In realtà l'immagine di un Cesare costantemente titubante è discutibile, se non altro per il cinismo di cui diede prova nell'affrontare una spinosa questione di politica interna riguardante il signore di Sassuolo, Marco Pio. Questi, che pur essendo feudatario degli Estensi progettava di affrancarsi da Cesare, si fece riconoscere dall'imperatore il titolo di principe di Sassuolo, irritando il duca per quello che fu ritenuto un grave atto «di ribellione e di fellonia». L'affronto non rimase però impunito: la sera del 19 novembre 1599, uscito dal castello ducale dopo aver preso parte a un ricevimento, Marco Pio fu raggiunto da quattro colpi di archibugio e, 18 giorni dopo, spirò. I sospetti sul mandante caddero inevitabilmente sulla corte – anche perché il principe di Sassuolo non aveva eredi –, ma gli assassini non furono trovati. Con abile mossa politica Cesare offrì una ricompensa a chiunque avesse fatto luce sull'omicidio, avviando nel frattempo con Enea Pio, zio di Marco, le trattative per la successione. La questione si risolse solo dieci anni dopo grazie alla mediazione di Carlo Emanuele I di Savoia, che riconobbe le ragioni duca d'Este: Cesare incamerò così Sassuolo, pagando al Pio un indennizzo di 215.000 scudi.  
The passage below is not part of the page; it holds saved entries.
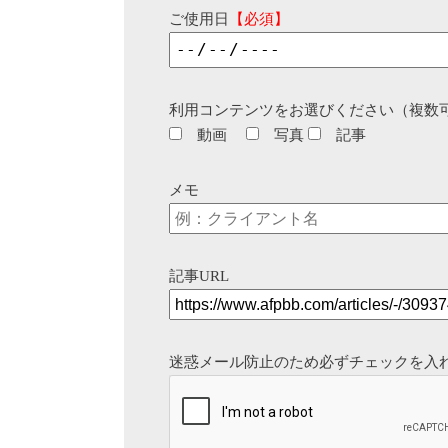
ご使用日
【必須】
利用コンテンツをお選びください（複数
動画
写真
記事
メモ
記事URL
迷惑メール防止のため必ずチェックを入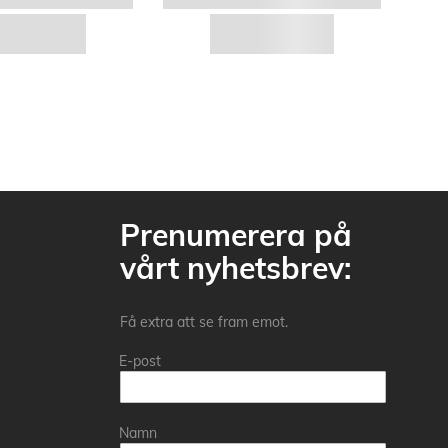
Prenumerera på
vårt nyhetsbrev:
Få extra att se fram emot.
E-post
Namn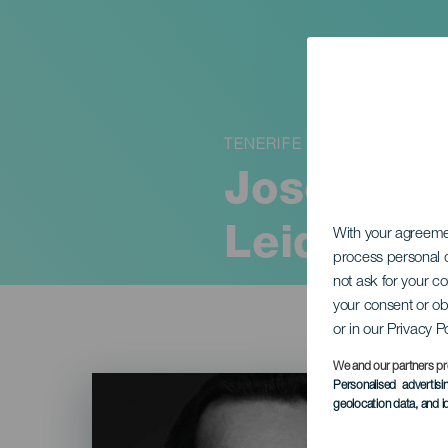
TENERIFE
José Bros
Leidensch
With your agreem
process personal d
not ask for your c
your consent or ob
or in our Privacy P
We and our partners pr
Imagen
Personalised advertis
Listado
geolocation data, and i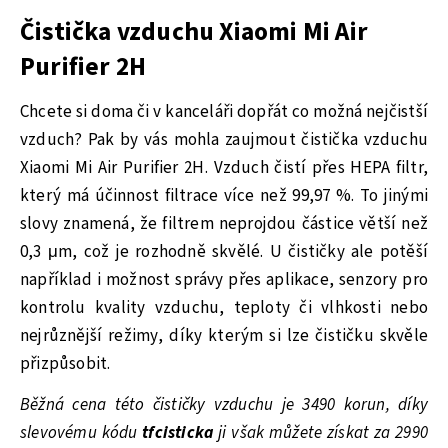
Čistička vzduchu Xiaomi Mi Air
Purifier 2H
Chcete si doma či v kanceláři dopřát co možná nejčistší
vzduch? Pak by vás mohla zaujmout čistička vzduchu
Xiaomi Mi Air Purifier 2H. Vzduch čistí přes HEPA filtr,
který má účinnost filtrace více než 99,97 %. To jinými
slovy znamená, že filtrem neprojdou částice větší než
0,3 μm, což je rozhodně skvělé. U čističky ale potěší
například i možnost správy přes aplikace, senzory pro
kontrolu kvality vzduchu, teploty či vlhkosti nebo
nejrůznější režimy, díky kterým si lze čističku skvěle
přizpůsobit.
Běžná cena této čističky vzduchu je 3490 korun, díky
slevovému kódu
tfcisticka
ji však můžete získat za 2990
Nel complesso, l'esperienza di governo di Cesare ebbe il merito di garantire al ducato estense un lungo periodo di pace, che consentì di rendere più efficiente l'amministrazione. Il duca, che nei primi anni delegò in buona parte il governo dello Stato ai ministri e al fratello cardinale, col tempo profuse un impegno crescente nella gestione politica, specialmente quando nell'ultima fase della sua vita fu affiancato dal figlio Alfonso. A questi Cesare lasciò il ducato dopo la morte, avvenuta l'11 dicembre 1628. Dalla Devoluzione di Ferrara erano trascorsi trent'anni, durante i quali Modena si era elevata al rango di capitale di uno Stato che, sorto tra mille «traversie», sarebbe rimasto in vita per 261 anni. Questa sola considerazione consente oggi di rivalutare la figura di Cesare, il quale, se non fu quel guerriero invitto agognato dal Tassoni, merita quantomeno maggiore indulgenza storiografica.